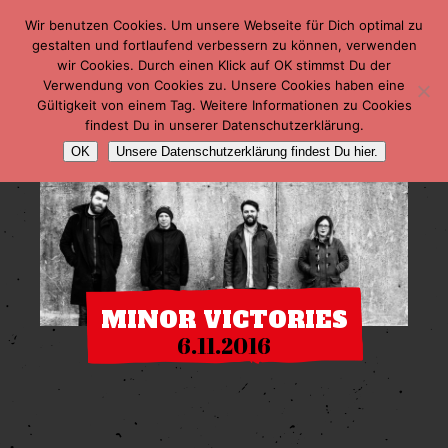
Wir benutzen Cookies. Um unsere Webseite für Dich optimal zu
gestalten und fortlaufend verbessern zu können, verwenden
wir Cookies. Durch einen Klick auf OK stimmst Du der
Verwendung von Cookies zu. Unsere Cookies haben eine
Gültigkeit von einem Tag. Weitere Informationen zu Cookies
findest Du in unserer Datenschutzerklärung.
OK
Unsere Datenschutzerklärung findest Du hier.
MINOR VICTORIES
6.11.2016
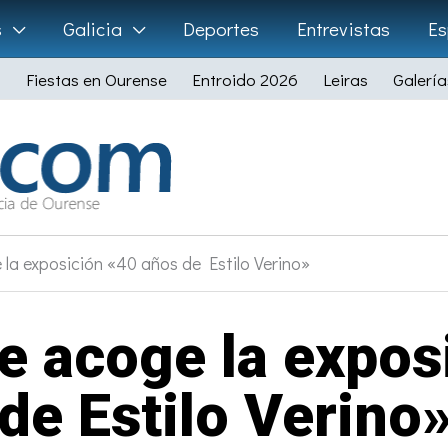
s
Galicia
Deportes
Entrevistas
Es
Fiestas en Ourense
Entroido 2026
Leiras
Galería
 la exposición «40 años de Estilo Verino»
te acoge la expos
de Estilo Verino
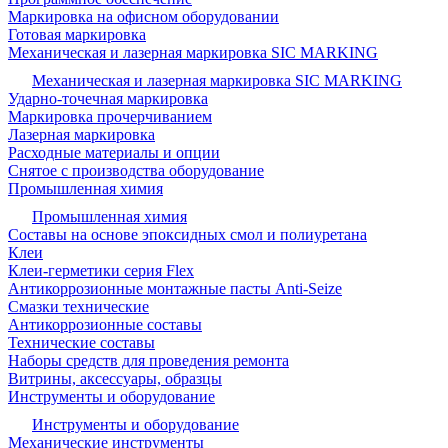
Маркировка на офисном оборудовании
Готовая маркировка
Механическая и лазерная маркировка SIC MARKING
Механическая и лазерная маркировка SIC MARKING
Ударно-точечная маркировка
Маркировка прочерчиванием
Лазерная маркировка
Расходные материалы и опции
Снятое с производства оборудование
Промышленная химия
Промышленная химия
Составы на основе эпоксидных смол и полиуретана
Клеи
Клеи-герметики серия Flex
Антикоррозионные монтажные пасты Anti-Seize
Смазки технические
Антикоррозионные составы
Технические составы
Наборы средств для проведения ремонта
Витрины, аксессуары, образцы
Инструменты и оборудование
Инструменты и оборудование
Механические инструменты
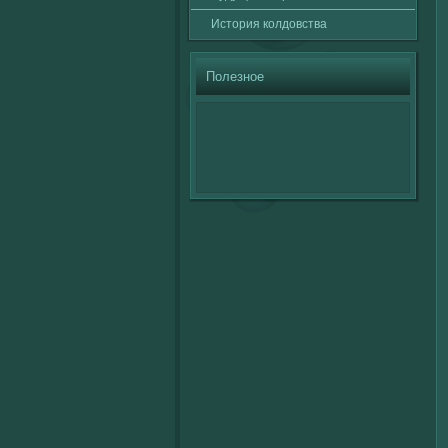
История кοлдовства
Полезное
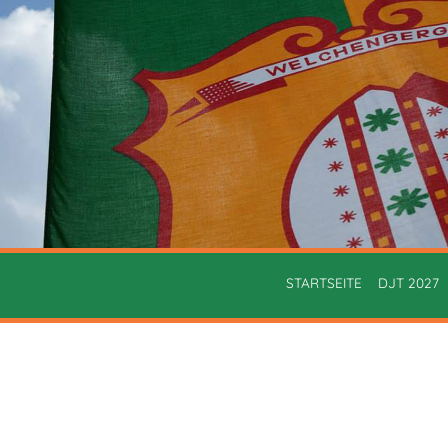
STARTSEITE
DJT 2027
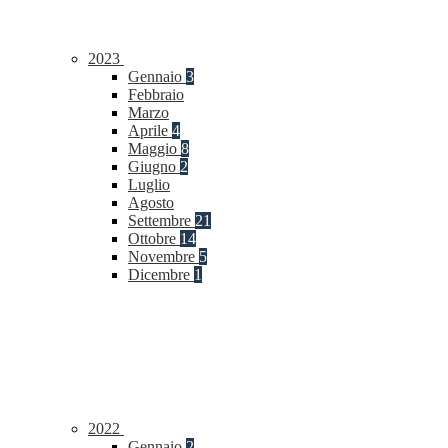
2023
Gennaio
3
Febbraio
Marzo
Aprile
4
Maggio
8
Giugno
2
Luglio
Agosto
Settembre
21
Ottobre
14
Novembre
5
Dicembre
1
2022
Gennaio
2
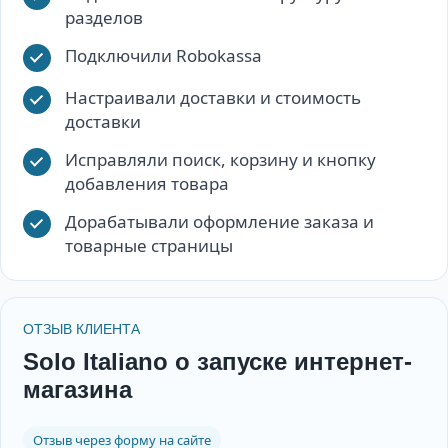
разделов
Подключили Robokassa
Настраивали доставки и стоимость
доставки
Исправляли поиск, корзину и кнопку
добавления товара
Дорабатывали оформление заказа и
товарные страницы
ОТЗЫВ КЛИЕНТА
Solo Italiano о запуске интернет-
магазина
Отзыв через форму на сайте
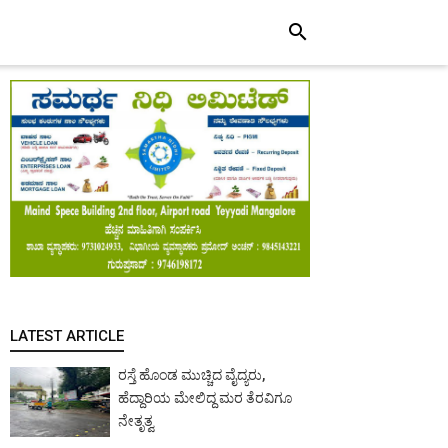
search
LATEST ARTICLE
ರಸ್ತೆ ಹೊಂಡ ಮುಚ್ಚಿದ ವೈದ್ಯರು,
ಹೆದ್ದಾರಿಯ ಮೇಲಿದ್ದ ಮರ ತೆರವಿಗೂ
ನೇತೃತ್ವ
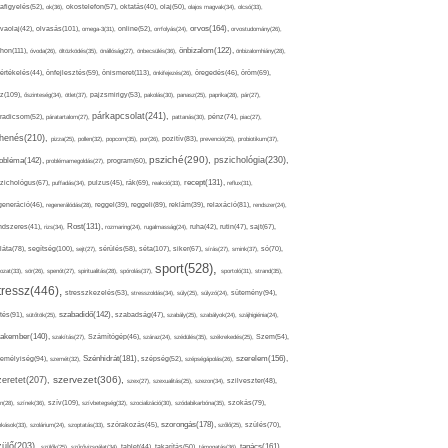
afigyelés(52),
ok(36),
okostelefon(57),
oktatás(40),
olaj(50),
olajos magvak(34),
olcsó(33),
olvasás(101),
orvos(164),
ívaolaj(42),
omega-3(31),
online(52),
orrfolyás(24),
orvostudomány(26),
thon(111),
önbizalom(122),
óvoda(26),
öltözködés(35),
önállóság(27),
önbecsülés(36),
önbizalomhiány(28),
önismeret(113),
értékelés(44),
önfejlesztés(59),
önkifejezés(26),
öregedés(46),
öröm(69),
z(109),
őszinteség(34),
ötlet(37),
pajzsmirigy(53),
pakolás(30),
panasz(25),
paprika(28),
pár(27),
párkapcsolat(241),
radicsom(52),
páratartalom(27),
pattanás(30),
pénz(74),
piac(27),
ihenés(210),
pizza(25),
pollen(32),
popcorn(35),
por(26),
pozitív(83),
prevenció(25),
probiotikum(37),
psziché(290),
pszichológia(230),
obléma(142),
problémamegoldás(27),
program(60),
recept(131),
zichológus(67),
puffadás(34),
pulzus(45),
rák(69),
reakció(33),
reflux(31),
generáció(46),
regenerálódás(28),
reggel(39),
reggeli(89),
reklám(39),
relaxáció(81),
rendszer(24),
Rost(131),
ndszeres(41),
rizs(34),
rozmaring(24),
rugalmasság(24),
ruha(42),
rutin(47),
sajt(67),
segítség(100),
séta(107),
láta(78),
sejt(27),
sérülés(58),
siker(67),
sírás(27),
smink(37),
só(70),
sport(528),
ozat(33),
sör(26),
spenót(27),
spiritualitás(28),
spórolás(37),
sportoló(31),
strand(35),
tressz(446),
sütemény(94),
stresszkezelés(53),
stresszoldás(34),
súly(25),
súlyzó(24),
szabadidő(142),
tés(91),
sütőtök(25),
szabadság(47),
szabály(25),
szabályok(24),
szájhigiénia(24),
akember(140),
szakítás(27),
Számítógép(46),
száraz(24),
szédülés(35),
székrekedés(25),
Szem(54),
Szénhidrát(181),
emélyiség(94),
szerelem(156),
szemét(32),
szépség(52),
szépségápolás(26),
szervezet(306),
zeretet(207),
szex(27),
szexualitás(25),
szezon(34),
szilveszter(48),
szív(109),
n(28),
színek(36),
szívbetegség(32),
szocializáció(30),
szódabikarbóna(35),
szokás(79),
szorongás(178),
okások(33),
szolárium(24),
szoptatás(33),
szórakozás(45),
szőlő(25),
szülés(70),
zülő(203),
tanács(161),
szülők(25),
szűrővizsgálat(34),
tablet(44),
takarítás(50),
támogatás(36),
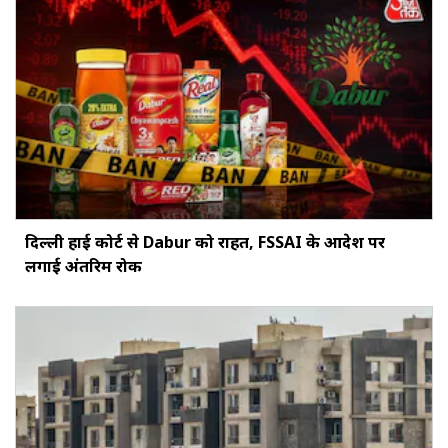
दिल्ली हाई कोर्ट से Dabur को राहत, FSSAI के आदेश पर
लगाई अंतरिम रोक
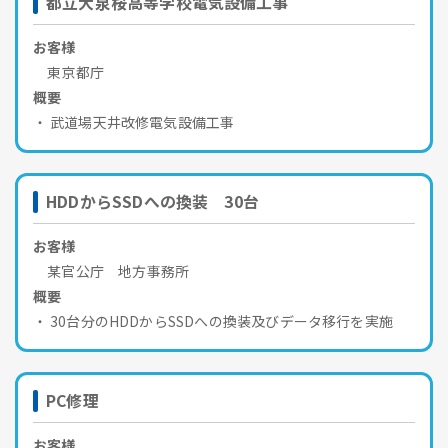
都立大泉桜高等学校電気設備工事
お客様
東京都庁
概要
武道場天井改修電気設備工事
HDDからSSDへの換装 30台
お客様
某官公庁 地方事務所
概要
30台分のHDDからSSDへの換装及びデータ移行を実施
PC修理
お客様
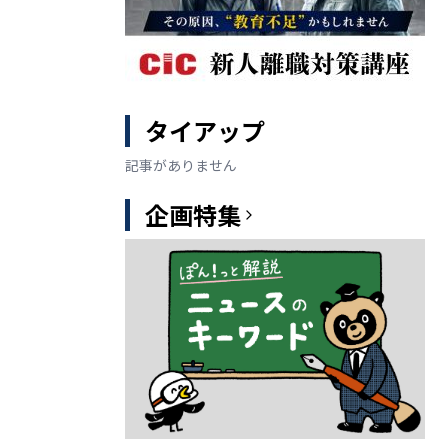
タイアップ
記事がありません
企画特集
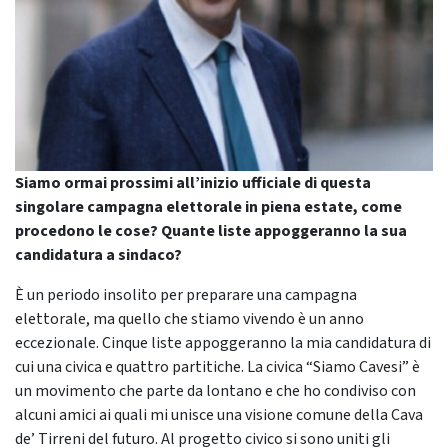
Siamo ormai prossimi all’inizio ufficiale di questa
singolare campagna elettorale in piena estate, come
procedono le cose? Quante liste appoggeranno la sua
candidatura a sindaco?
È un periodo insolito per preparare una campagna
elettorale, ma quello che stiamo vivendo è un anno
eccezionale. Cinque liste appoggeranno la mia candidatura di
cui una civica e quattro partitiche. La civica “Siamo Cavesi” è
un movimento che parte da lontano e che ho condiviso con
alcuni amici ai quali mi unisce una visione comune della Cava
de’ Tirreni del futuro. Al progetto civico si sono uniti gli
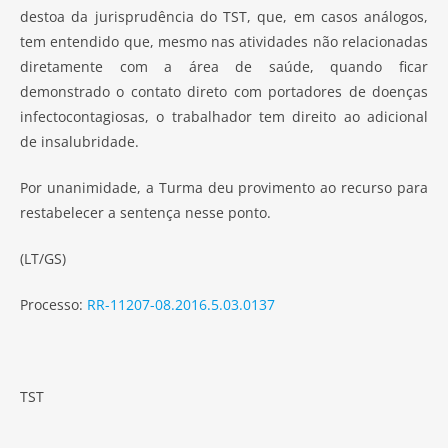
destoa da jurisprudência do TST, que, em casos análogos,
tem entendido que, mesmo nas atividades não relacionadas
diretamente com a área de saúde, quando ficar
demonstrado o contato direto com portadores de doenças
infectocontagiosas, o trabalhador tem direito ao adicional
de insalubridade.
Por unanimidade, a Turma deu provimento ao recurso para
restabelecer a sentença nesse ponto.
(LT/GS)
Processo:
RR-11207-08.2016.5.03.0137
TST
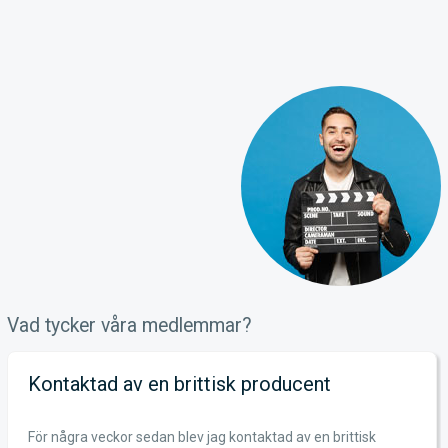
Vad tycker våra medlemmar?
Kontaktad av en brittisk producent
För några veckor sedan blev jag kontaktad av en brittisk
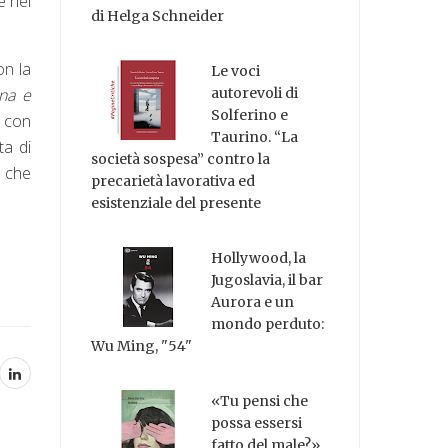
e nei
di Helga Schneider
on la
Le voci
na e
autorevoli di
Solferino e
, con
Taurino. “La
ta di
società sospesa” contro la
e che
precarietà lavorativa ed
esistenziale del presente
Hollywood, la
Jugoslavia, il bar
Aurora e un
mondo perduto:
Wu Ming, "54"
«Tu pensi che
possa essersi
fatto del male?»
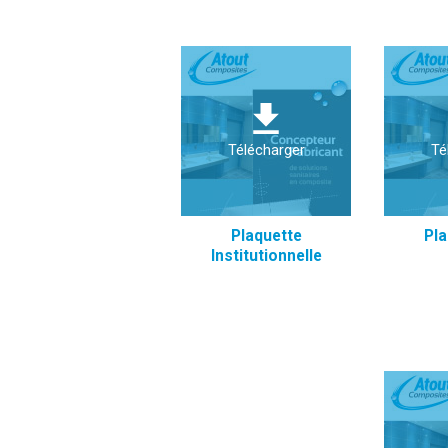
Paillasses
Produits spécifiques
Jeu d'Eau
Télécharger
Té
Plaquette
Pl
Institutionnelle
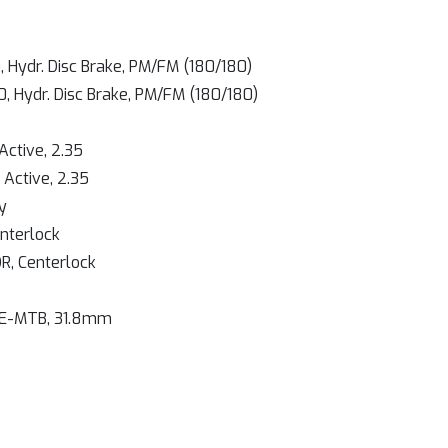
Hydr. Disc Brake, PM/FM (180/180)
 Hydr. Disc Brake, PM/FM (180/180)
Active, 2.35
Active, 2.35
y
nterlock
R, Centerlock
 E-MTB, 31.8mm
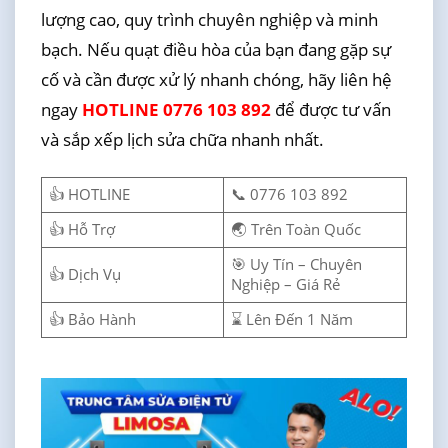
lượng cao, quy trình chuyên nghiệp và minh
bạch. Nếu quạt điều hòa của bạn đang gặp sự
cố và cần được xử lý nhanh chóng, hãy liên hệ
ngay
HOTLINE 0776 103 892
để được tư vấn
và sắp xếp lịch sửa chữa nhanh nhất.
👍 HOTLINE
📞 0776 103 892
👍 Hỗ Trợ
🌏 Trên Toàn Quốc
🎯 Uy Tín – Chuyên
👍 Dịch Vụ
Nghiệp – Giá Rẻ
👍 Bảo Hành
⌛ Lên Đến 1 Năm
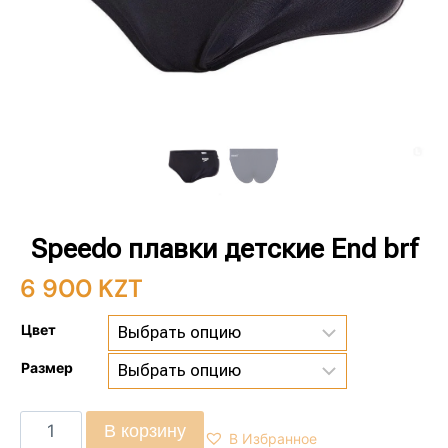
Speedo плавки детские End brf
6 900
KZT
Цвет
Размер
В корзину
В Избранное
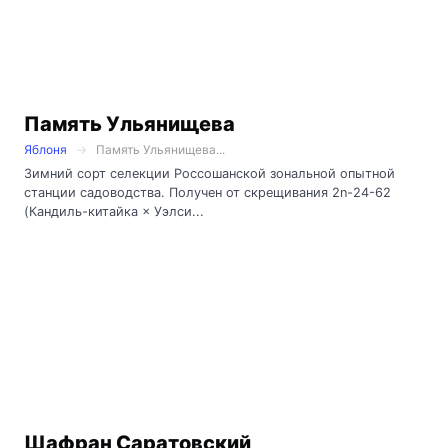
Память Ульянищева
Яблоня
Память Ульянищева...
Зимний сорт селекции Россошанской зональной опытной
станции садоводства. Получен от скрещивания 2n-24-62
(Кандиль-китайка × Уэлси...
Шафран Саратовский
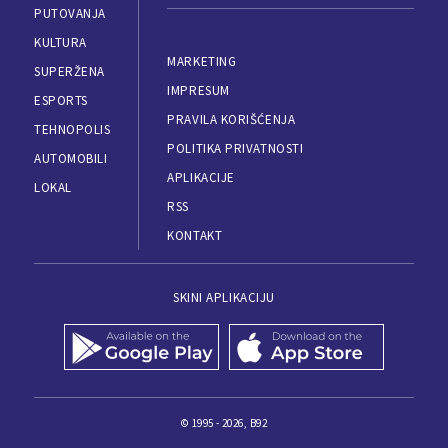
PUTOVANJA
KULTURA
MARKETING
SUPERŽENA
IMPRESUM
ESPORTS
PRAVILA KORIŠĆENJA
TEHNOPOLIS
POLITIKA PRIVATNOSTI
AUTOMOBILI
APLIKACIJE
LOKAL
RSS
KONTAKT
SKINI APLIKACIJU
© 1995 - 2026, B92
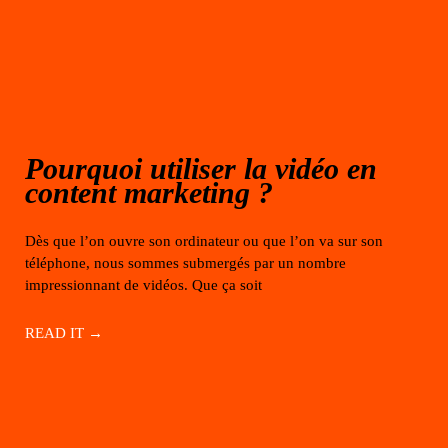
Pourquoi utiliser la vidéo en
content marketing ?
Dès que l’on ouvre son ordinateur ou que l’on va sur son
téléphone, nous sommes submergés par un nombre
impressionnant de vidéos. Que ça soit
READ IT →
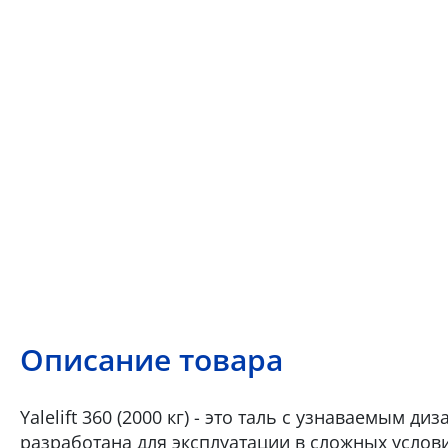
Описание товара
Yalelift 360 (2000 кг) - это таль с узнаваемым 
разработана для эксплуатации в сложных услов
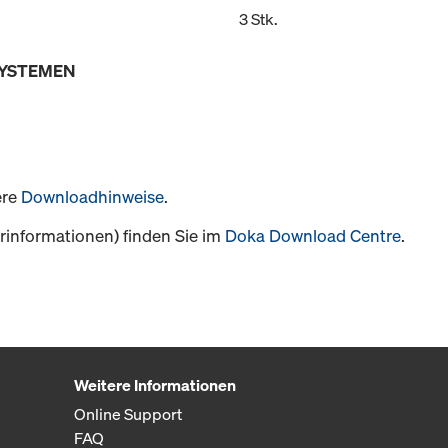
3 Stk.
SYSTEMEN
ere
Downloadhinweise
.
informationen) finden Sie im
Doka Download Centre
.
Weitere Informationen
Online Support
FAQ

====

▸ Exercise instructions
Scan the material above for the string "candidatura" and copy every line that has it.

▸ Answer
candidatura a sindaco?
eccezionale. Cinque liste appoggeranno la mia candidatura di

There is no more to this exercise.